*** SUPPLIED RECORDS Section Begins ***

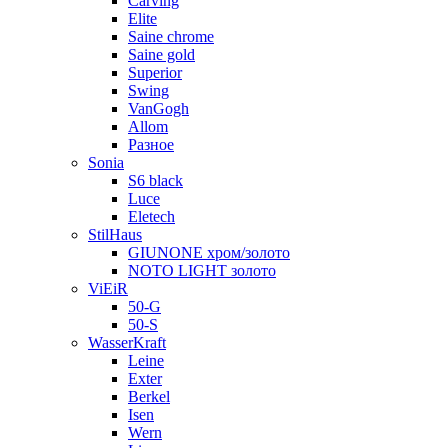
Carving
Elite
Saine chrome
Saine gold
Superior
Swing
VanGogh
Allom
Разное
Sonia
S6 black
Luce
Eletech
StilHaus
GIUNONE хром/золото
NOTO LIGHT золото
ViEiR
50-G
50-S
WasserKraft
Leine
Exter
Berkel
Isen
Wern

*** SUPPLIED RECORDS Section Ends ***

[ABOUT THIS EXERCISE]
From the material above, reproduce everything verbatim except the pictures.

[ANSWER TO THE EXERCISE]
Carving
Elite
Saine chrome
Saine gold
Superior
Swing
VanGogh
Allom
Разное
Sonia
S6 black
Luce
Eletech
StilHaus
GIUNONE хром/золото
NOTO LIGHT золото
ViEiR
50-G
50-S
WasserKraft
Leine
Exter
Berkel
Isen
Wern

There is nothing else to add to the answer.